Published:Sunday | March 10, 2013 | 12:00 AM

In this April 12, 2012 photo, Ruth Wilson embraces her father, who declined to be identified by name for fear of being

targeted for the Jamaican lottery scam or any other fraud again, in his home in Bothell, Washington. A task force has

fought to contain lottery scammers based mainly in western Jamaica who have defrauded Americans of tens of

millions of US dollars. - File

Ian Boyne, Contributor

I had always wondered how so many persons could be so dumb and inexplicably stupid to be scammed by

our lotto crooks until I heard the debate in Parliament and saw clearly the connection between lotto

scamming and our information technology sector.

The scoundrels have such intimate details of people's lives and activities, obviously gleaned from contacts within our

MoBay call centres, that it is not totally surprising why they are believed.

It was good that both political parties could unite in Parliament to pass that lotto-scam legislation last week. Julian

Robinson was very enlightening.

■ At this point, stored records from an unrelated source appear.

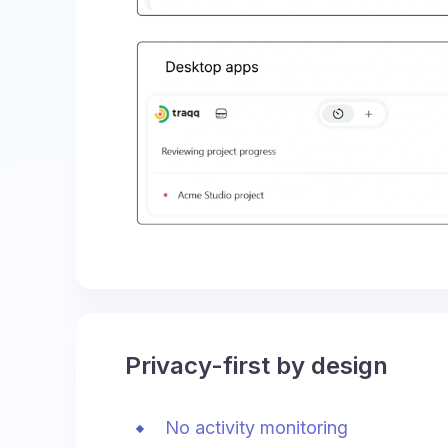
Privacy-first by design
No activity monitoring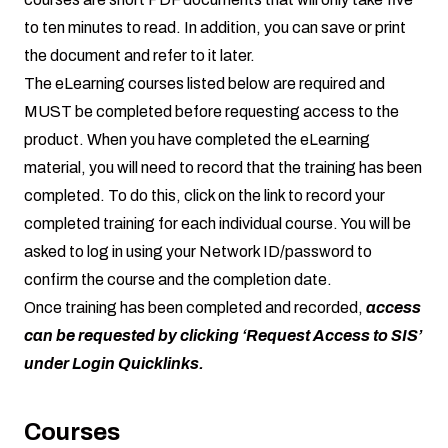
to ten minutes to read. In addition, you can save or print
the document and refer to it later.
The eLearning courses listed below are required and
MUST be completed before requesting access to the
product. When you have completed the eLearning
material, you will need to record that the training has been
completed. To do this, click on the link to record your
completed training for each individual course. You will be
asked to log in using your Network ID/password to
confirm the course and the completion date.
Once training has been completed and recorded,
access
can be requested by clicking ‘Request Access to SIS’
under Login Quicklinks.
Courses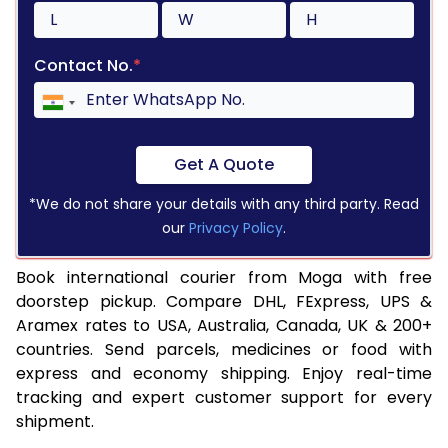
Contact No.
*
Get A Quote
*We do not share your details with any third party. Read
our
Privacy Policy
.
Book international courier from Moga with free
doorstep pickup. Compare DHL, FExpress, UPS &
Aramex rates to USA, Australia, Canada, UK & 200+
countries. Send parcels, medicines or food with
express and economy shipping. Enjoy real-time
tracking and expert customer support for every
shipment.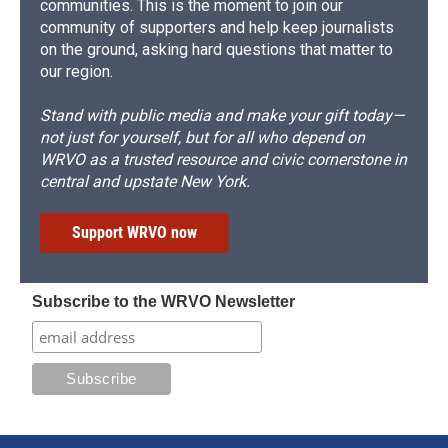
communities. This is the moment to join our
community of supporters and help keep journalists
on the ground, asking hard questions that matter to
our region.
Stand with public media and make your gift today—
not just for yourself, but for all who depend on
WRVO as a trusted resource and civic cornerstone in
central and upstate New York.
Support WRVO now
Subscribe to the WRVO Newsletter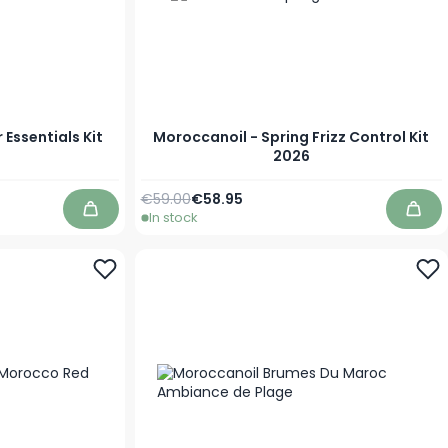
Essentials Kit
Moroccanoil - Spring Frizz Control Kit
2026
Regular Price
Special Price
€59.00
€58.95
In stock
Add to Cart
Add 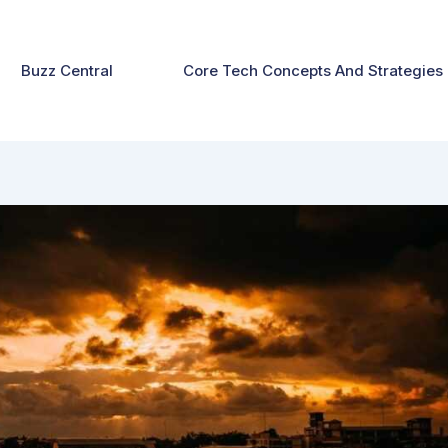
Buzz Central
Core Tech Concepts And Strategies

He talked of investments Jamaica has lost because of our reputation for lotto

scamming.
Who wants to set up business in a country where you hire and train people who are going to steal people's identity

and pass them on to lotto scammers; a country where even innocent workers could be threatened or have their family

members threatened unless information is passed to them; where you have to be constantly firing and then hiring

again and training at considerable cost?

Now when you realise the vast potential which exists in the information-processing sector and how many jobs this

sector could deliver, you don't need a better example of how our immorality and corruption hold us back.

The lotto scam highlights several things which are wrong with us and acts as a mirror to our soul. Here we have an

industry with vast potential to employ many relatively low-skilled people as well as those at the high end. American

businesses which are going to India, Bangladesh, Sri Lanka, the Philippines and Barbados could be coming here.

FEEDING BLING CULTURE

Lotto scamming feeds into our frenzy for the bling lifestyle, the quick money. It also highlights muddled thinking and

reflects our moral bankruptcy. When lotto scamming can be marketed as reparation for slavery and colonialism, you

know we are in need of a moral compass. Last week at the annual GraceKennedy Foundation lecture, it was the

issue of morality which was the theme. The presenter this year was that engaging intellectual, Dr Ana Perkins, trained

at Boston College and Cambridge University, now at the University of the West Indies. Her lecture, published as a 66-

page booklet, was titled Moral Dis-ease Making Jamaica Ill?: Re-engaging the Conversation.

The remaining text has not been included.